Tomei um táxi e pedi que fôssemos para a central telefônica mais próxima. Ao chegar lá percebi que se tratava de uma rua sem saída. Prestes a descer virei para trás e consegui visualizar dois carros parados à distância com as luzes acesas. Dei-me conta de que havia quatro homens em cada carro apesar do escuro da noite e da pouca iluminação pública. Garoava. Voltei para dentro do carro e disse ao taxista que estava sendo seguida por motivos políticos. O taxista, sem olhar para mim, disse somente: “Deixa comigo, vamos dar um chapéu neles”, um homem do povo.
Voltamos à avenida principal e durante duas horas eu orientei, segundo o manual de segurança, a estratégia a ser adotada nessa situação, com o sangue frio que me era exigido. Pelas avenidas corríamos para depois entrar nas travessas de modo mais lento. Parávamos e checávamos se eles continuavam nos seguindo. Na primeira parada percebemos que somente um carro continuava atrás de nós e parara a uma distância em que tanto eles como nós podíamos nos ver. Continuamos com a mesma estratégia até a zona sul da cidade. No meio do trânsito decidimos que eu devia saltar e procurar ajuda porque com certeza eles já tinham o número da placa do carro. Desci e fui até a central telefônica mais próxima. Tinha o número de telefone de Luiz Eduardo Greenhalgh. Liguei para ele, que me atendeu com serenidade. Marcamos um ponto na zona norte da cidade, em Santana. Entrei em seu carro e ele me levou à sua casa, onde estavam algumas pessoas reunidas.
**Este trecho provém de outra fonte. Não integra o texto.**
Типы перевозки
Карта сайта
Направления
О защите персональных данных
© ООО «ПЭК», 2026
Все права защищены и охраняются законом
No dia seguinte Greenhalgh me levou ao aeroporto e me colocou no voo pela pista.
Ao chegar à cidade do Rio de Janeiro me dirigi à sede do Jornal do Brasil para encontrar minha cunhada, que trabalhava como chefe de reportagem. Entrei com o cuidado de não me identificar. Era a segunda vez que a encontrava. Ela chamou Técio Lins e Silva, que me levou a um local que me serviu de esconderijo. Fiquei só.
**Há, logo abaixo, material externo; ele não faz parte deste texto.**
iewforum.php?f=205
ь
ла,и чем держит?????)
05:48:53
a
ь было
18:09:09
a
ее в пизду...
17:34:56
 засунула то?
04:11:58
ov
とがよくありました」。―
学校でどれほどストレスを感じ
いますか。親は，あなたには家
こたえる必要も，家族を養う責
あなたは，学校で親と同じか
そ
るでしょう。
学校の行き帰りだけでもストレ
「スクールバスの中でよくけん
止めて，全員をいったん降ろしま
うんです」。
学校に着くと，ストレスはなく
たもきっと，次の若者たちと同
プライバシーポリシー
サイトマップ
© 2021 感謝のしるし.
No dia da promulgação da Anistia, dia 28 de agosto de 1979, ouvia a notícia pelo rádio. Continuei escondida. Meu companheiro seria anistiado somente três meses depois por ter sido processado e condenado à revelia pelo sequestro do embaixador americano Charles Elbrick.
Duas semanas depois foi montado um esquema para que eu reencontrasse meu companheiro. Foi marcado um ponto ao qual compareci. Tomei o carro com mais três companheiros e subimos a serra. Ao nos aproximarmos do local fui vendada para não saber onde me levavam.
Cheguei finalmente e encontrei meu companheiro. Ele me disse: “Como o Fernando Gabeira pôde publicar um livro sobre o sequestro do embaixador americano sem conversar com os outros companheiros que participaram da ação?”
A volta do exílio foi muito comemorada, mas aqueles que, como nós, continuavam clandestinos, precisaram esperar mais algum tempo para ter onde morar. Foram muitos episódios de enfrentamento e luta durante o período da ditadura.